We all know that one person that always orders the most expensive thing when someone else is paying, but… extreme content 😂

547 replies

AliceR1 · 29/03/2026 10:51

What is it with men and being totally reckless with money? Guy and I, known each for about 5 years, went exclusive about six months ago. It’s his birthday next week so I said I’d take him out for a birthday meal out. He picked the place so I knew it wasn’t going to be budget but what I wasn’t planning on was him ordering a £100 bottle of wine followed by more by the glass. I wasn’t drinking as I drove there and back. He knows I’m not in the poor category but that’s essentially down to extreme budgeting, which he’s well aware of. It was a nice mea out, totally ruined by me still internally stewing over the fact that I picked up a tab the equivalent of a monthly food budget for me and two kids and totally put me off sticking around him for a moment longer. We do get on but this really narked me.

OP posts:
Chetchy · 30/03/2026 16:37

Spread the word for sure.
He is utter scum.
With a screen shot of the bill.
Absolutely shame him.
People will mark his card for sure.

Planesmistakenforstars · 30/03/2026 16:42

AliceR1 · 30/03/2026 13:25

For anyone invested in the outcome, the ‘wow’ was followed by ‘oh well bye then’, zero chance of recovering any cost. I’m seething but it is what it is, nothing I can do, shame on me for entertaining a spineless cznt who was in just for the free ride.

He's clearly trying to goad you into a response. What a sad little twat. He'll probably try some form of "so that's it then?" to get you to reply, and almost certainly a desperate non-apology if he wants his dick wet. I'd not give him the satisfaction of any message; he doesn't deserve it and it will drive him mad not to get one. Onwards and upwards for you.

IAmKerplunk · 30/03/2026 16:46

Even when my own dad takes me out for dinner for my birthday I don’t take the piss and always choose mid menu and offer to pay for drinks (he always declines but I drink sensibly!) You are well shot of such a parasite.

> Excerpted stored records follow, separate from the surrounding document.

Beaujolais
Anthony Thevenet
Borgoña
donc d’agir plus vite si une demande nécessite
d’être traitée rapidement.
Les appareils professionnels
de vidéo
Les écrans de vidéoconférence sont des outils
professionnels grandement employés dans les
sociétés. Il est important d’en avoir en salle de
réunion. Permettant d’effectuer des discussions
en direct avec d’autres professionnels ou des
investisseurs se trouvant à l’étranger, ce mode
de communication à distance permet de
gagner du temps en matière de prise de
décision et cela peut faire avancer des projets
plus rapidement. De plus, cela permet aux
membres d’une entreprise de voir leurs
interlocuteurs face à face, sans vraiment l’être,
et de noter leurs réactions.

eta and my dad can easily afford it

susiedaisy1912 · 30/03/2026 16:55

You’re so well rid of that greedy grape guzzler op.

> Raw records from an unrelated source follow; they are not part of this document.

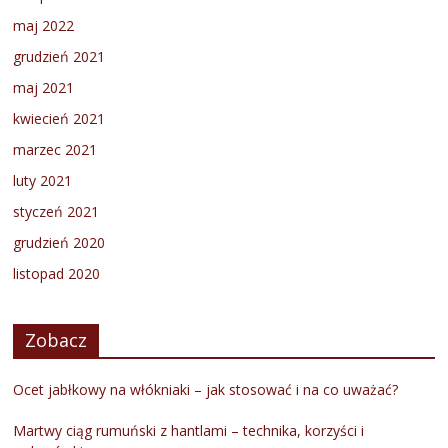
maj 2022
grudzień 2021
maj 2021
kwiecień 2021
marzec 2021
luty 2021
styczeń 2021
grudzień 2020
listopad 2020
Zobacz
Ocet jabłkowy na włókniaki – jak stosować i na co uważać?
Martwy ciąg rumuński z hantlami – technika, korzyści i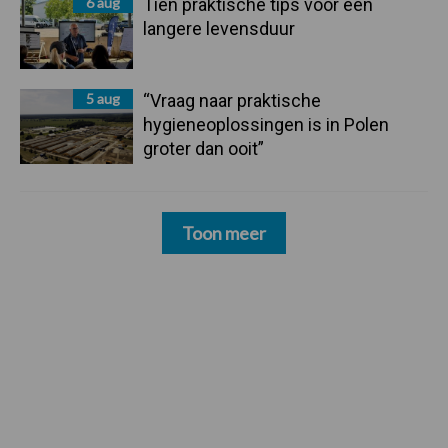
6 aug
Tien praktische tips voor een
langere levensduur
5 aug
“Vraag naar praktische
hygieneoplossingen is in Polen
groter dan ooit”
Toon meer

AliceR1 · 30/03/2026 17:38

Planesmistakenforstars · 30/03/2026 16:42

He's clearly trying to goad you into a response. What a sad little twat. He'll probably try some form of "so that's it then?" to get you to reply, and almost certainly a desperate non-apology if he wants his dick wet. I'd not give him the satisfaction of any message; he doesn't deserve it and it will drive him mad not to get one. Onwards and upwards for you.

I’ve blocked him.

OP posts:
Snakebite61 · 30/03/2026 17:57

AliceR1 · 29/03/2026 10:51

What is it with men and being totally reckless with money? Guy and I, known each for about 5 years, went exclusive about six months ago. It’s his birthday next week so I said I’d take him out for a birthday meal out. He picked the place so I knew it wasn’t going to be budget but what I wasn’t planning on was him ordering a £100 bottle of wine followed by more by the glass. I wasn’t drinking as I drove there and back. He knows I’m not in the poor category but that’s essentially down to extreme budgeting, which he’s well aware of. It was a nice mea out, totally ruined by me still internally stewing over the fact that I picked up a tab the equivalent of a monthly food budget for me and two kids and totally put me off sticking around him for a moment longer. We do get on but this really narked me.

What a prick.

Bowies · 30/03/2026 18:00

His last messages just show how much you’ve done the right thing OP!

Good riddance to him.

Daisyhon · 30/03/2026 18:12

WTH ? was he drunk or is he on drugs ??? Why on earth did u not say something to him at the time ? Whenever I have been out & someone else is picking up the tab I will always try to pick the cheapest thing off the menu . He’s taking the piss & u need to have a serious talk with him . Ask him what the hell he is playing at ???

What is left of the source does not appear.